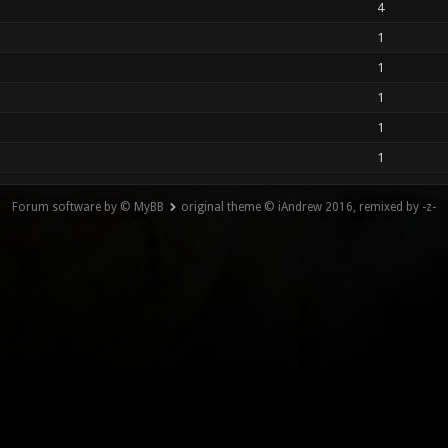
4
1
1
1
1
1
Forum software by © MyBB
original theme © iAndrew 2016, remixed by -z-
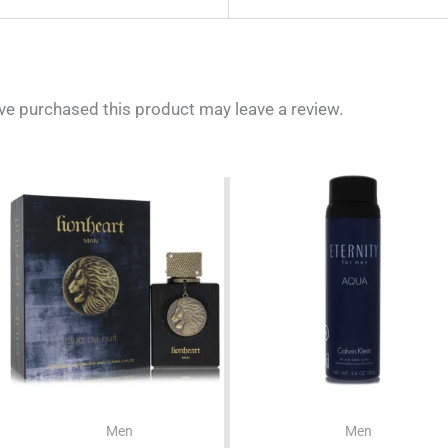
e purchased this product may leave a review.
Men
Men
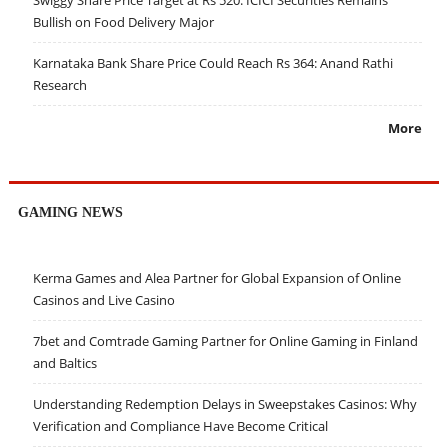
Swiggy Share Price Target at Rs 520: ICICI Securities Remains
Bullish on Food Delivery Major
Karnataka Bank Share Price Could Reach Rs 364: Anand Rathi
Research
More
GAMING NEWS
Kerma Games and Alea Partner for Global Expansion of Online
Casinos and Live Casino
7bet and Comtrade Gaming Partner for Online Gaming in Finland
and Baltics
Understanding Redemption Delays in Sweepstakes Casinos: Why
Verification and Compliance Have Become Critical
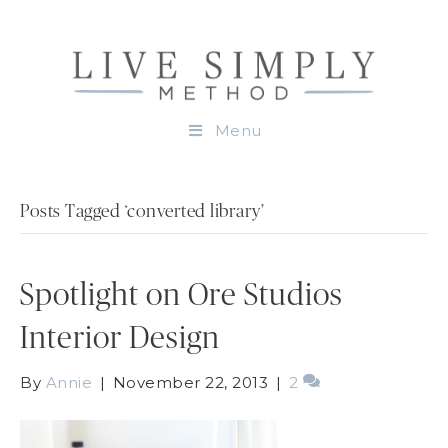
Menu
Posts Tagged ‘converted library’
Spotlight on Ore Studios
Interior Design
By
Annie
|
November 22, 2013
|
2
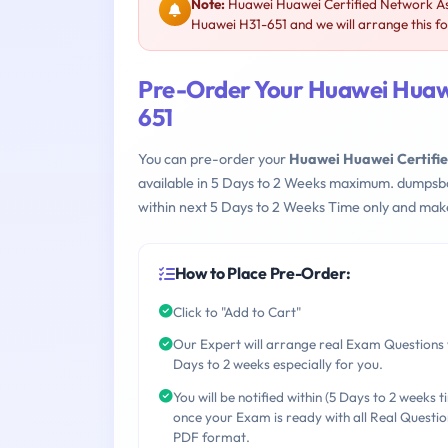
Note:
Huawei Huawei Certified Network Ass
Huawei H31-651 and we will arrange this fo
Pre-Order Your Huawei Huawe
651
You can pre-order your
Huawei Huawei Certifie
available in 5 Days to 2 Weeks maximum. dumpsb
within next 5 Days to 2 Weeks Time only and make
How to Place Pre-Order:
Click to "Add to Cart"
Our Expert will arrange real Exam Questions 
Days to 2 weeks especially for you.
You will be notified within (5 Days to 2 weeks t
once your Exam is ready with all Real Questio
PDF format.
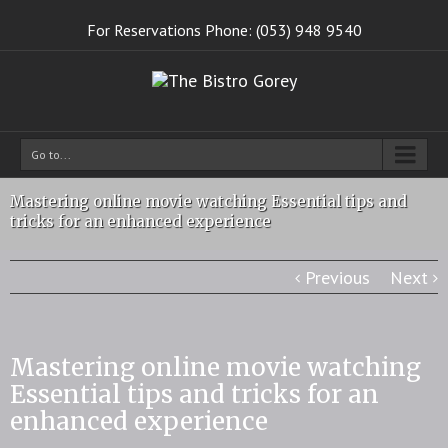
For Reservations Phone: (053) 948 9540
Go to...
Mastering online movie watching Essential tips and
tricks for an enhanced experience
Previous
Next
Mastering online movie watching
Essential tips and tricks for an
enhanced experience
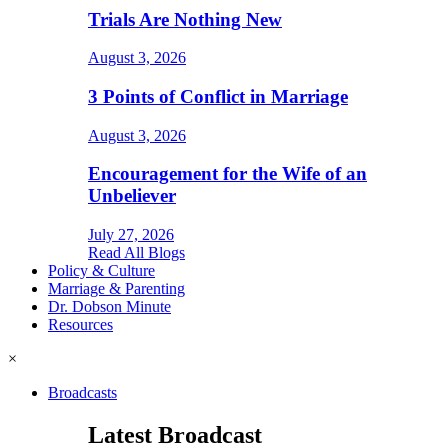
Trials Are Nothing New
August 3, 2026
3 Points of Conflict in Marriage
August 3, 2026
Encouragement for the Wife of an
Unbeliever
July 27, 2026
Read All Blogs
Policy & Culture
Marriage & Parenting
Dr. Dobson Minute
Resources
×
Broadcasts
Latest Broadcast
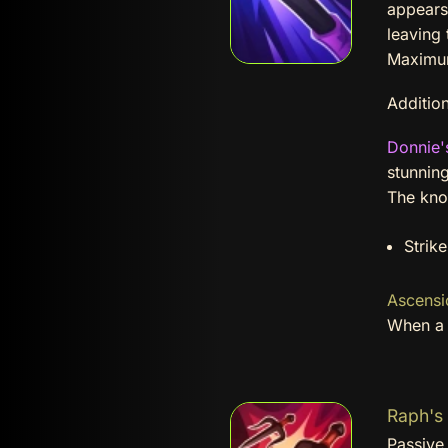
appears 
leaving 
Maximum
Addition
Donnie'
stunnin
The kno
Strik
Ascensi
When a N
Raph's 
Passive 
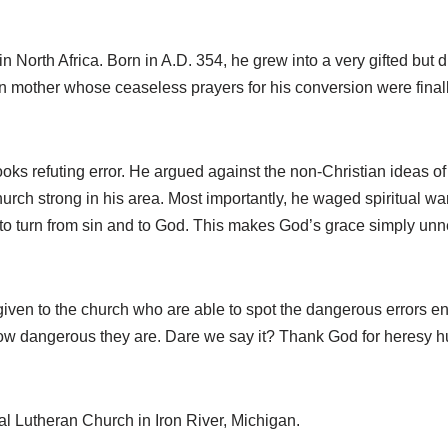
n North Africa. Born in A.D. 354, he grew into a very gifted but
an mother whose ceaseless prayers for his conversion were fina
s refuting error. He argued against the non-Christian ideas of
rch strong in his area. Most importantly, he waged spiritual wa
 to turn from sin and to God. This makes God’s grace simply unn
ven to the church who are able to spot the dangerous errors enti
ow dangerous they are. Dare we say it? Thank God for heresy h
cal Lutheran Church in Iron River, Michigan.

******

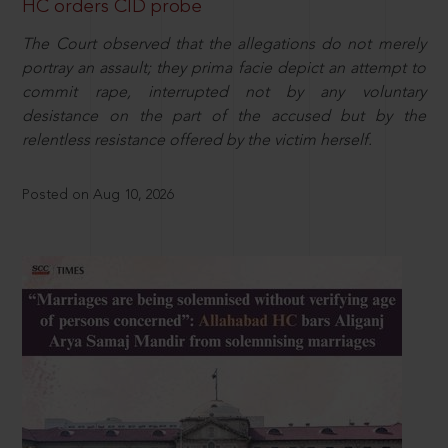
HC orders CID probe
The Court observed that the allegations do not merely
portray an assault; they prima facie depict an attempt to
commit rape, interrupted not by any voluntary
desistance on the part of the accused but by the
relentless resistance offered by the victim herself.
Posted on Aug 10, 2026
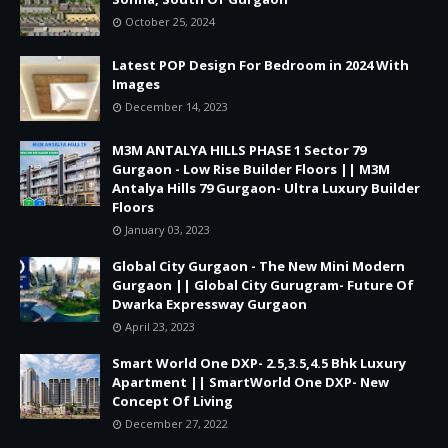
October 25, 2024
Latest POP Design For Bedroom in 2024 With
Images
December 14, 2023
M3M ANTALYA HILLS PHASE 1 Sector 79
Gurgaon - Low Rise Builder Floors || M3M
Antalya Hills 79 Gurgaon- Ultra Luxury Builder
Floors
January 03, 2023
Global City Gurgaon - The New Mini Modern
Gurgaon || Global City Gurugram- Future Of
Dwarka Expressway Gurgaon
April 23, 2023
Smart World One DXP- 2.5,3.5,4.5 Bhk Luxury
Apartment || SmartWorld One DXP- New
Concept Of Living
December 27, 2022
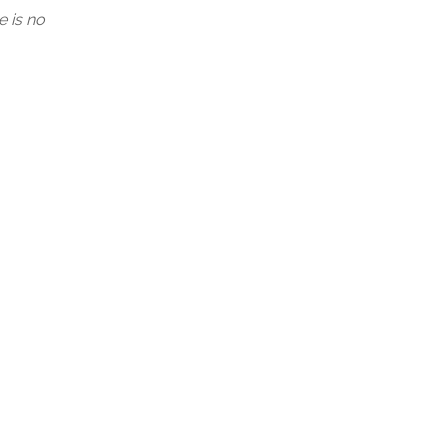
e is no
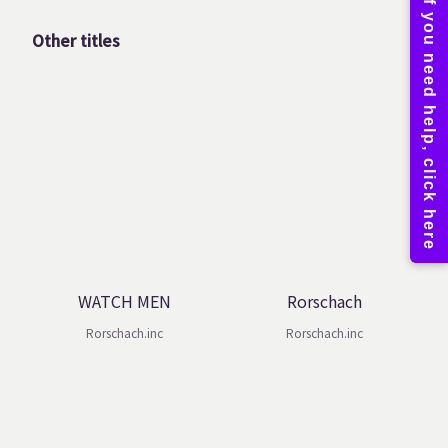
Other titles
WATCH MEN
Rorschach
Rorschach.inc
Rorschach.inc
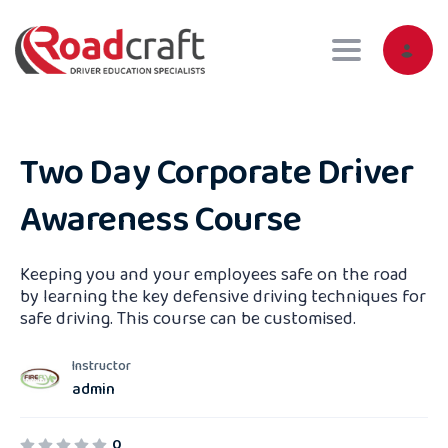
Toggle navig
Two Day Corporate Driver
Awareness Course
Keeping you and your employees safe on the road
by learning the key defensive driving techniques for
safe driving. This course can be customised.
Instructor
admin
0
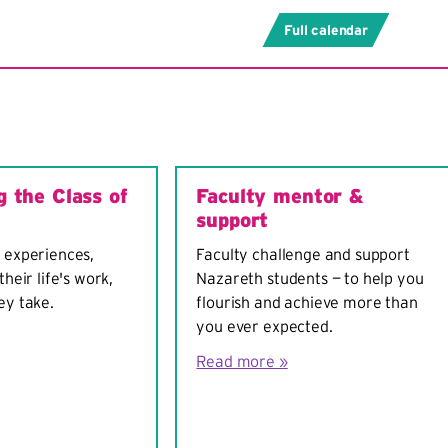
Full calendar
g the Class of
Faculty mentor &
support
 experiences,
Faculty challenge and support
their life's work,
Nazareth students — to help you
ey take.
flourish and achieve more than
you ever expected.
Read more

******

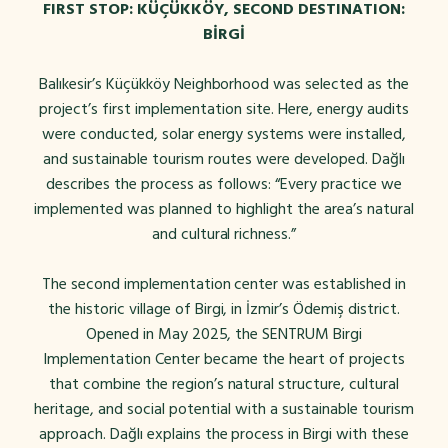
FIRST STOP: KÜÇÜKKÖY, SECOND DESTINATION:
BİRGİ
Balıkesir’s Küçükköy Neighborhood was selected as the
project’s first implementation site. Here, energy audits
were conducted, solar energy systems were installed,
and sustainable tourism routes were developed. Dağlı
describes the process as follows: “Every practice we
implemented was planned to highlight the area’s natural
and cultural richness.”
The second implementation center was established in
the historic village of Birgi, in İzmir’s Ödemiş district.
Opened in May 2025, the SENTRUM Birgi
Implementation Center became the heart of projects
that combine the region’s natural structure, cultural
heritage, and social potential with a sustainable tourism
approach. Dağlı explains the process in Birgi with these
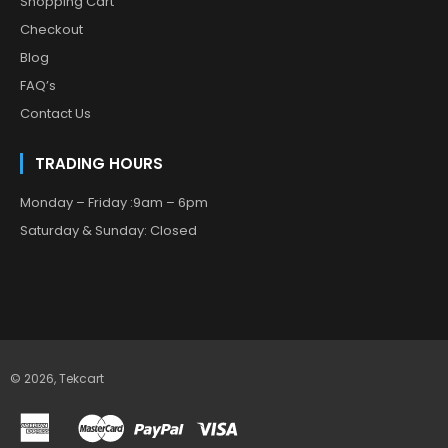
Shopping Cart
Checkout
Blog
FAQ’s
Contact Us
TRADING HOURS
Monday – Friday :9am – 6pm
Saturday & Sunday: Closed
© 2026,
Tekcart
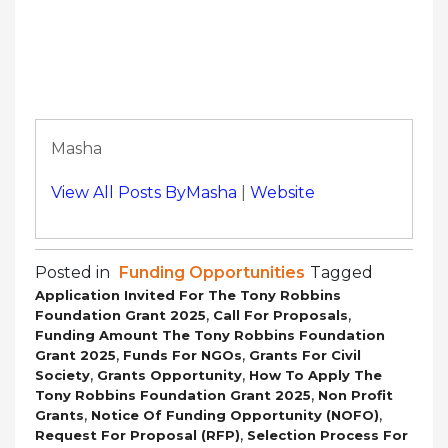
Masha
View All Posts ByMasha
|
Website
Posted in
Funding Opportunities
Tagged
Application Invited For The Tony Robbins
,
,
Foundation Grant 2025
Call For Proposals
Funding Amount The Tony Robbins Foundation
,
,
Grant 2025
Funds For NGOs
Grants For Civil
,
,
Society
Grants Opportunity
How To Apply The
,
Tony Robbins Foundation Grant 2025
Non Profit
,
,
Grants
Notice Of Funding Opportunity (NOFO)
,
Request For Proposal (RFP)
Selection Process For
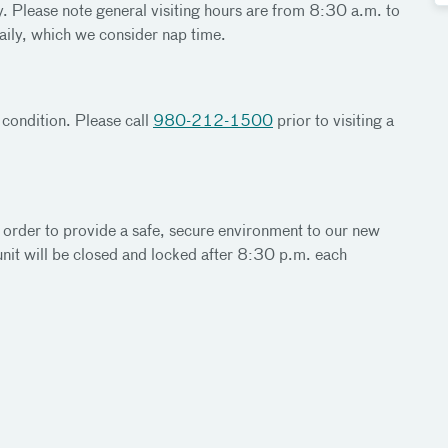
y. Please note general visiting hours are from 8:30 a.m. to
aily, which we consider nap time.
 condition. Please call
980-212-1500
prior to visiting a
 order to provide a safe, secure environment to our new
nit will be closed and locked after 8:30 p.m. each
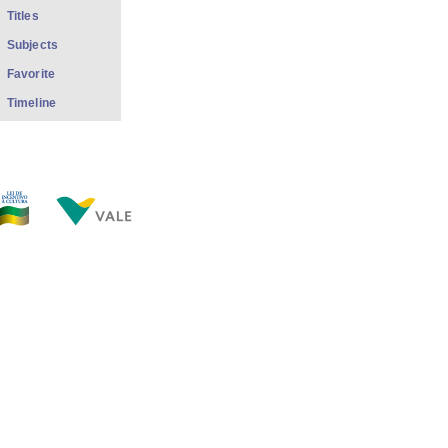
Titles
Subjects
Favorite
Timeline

******

• **WORK TASK**
The lines you need are those with the word "dangerous"; list them from the entries.

• **PROBLEM SOLUTION**
ven to the church who are able to spot the dangerous errors enti
ow dangerous they are. Dare we say it? Thank God for heresy h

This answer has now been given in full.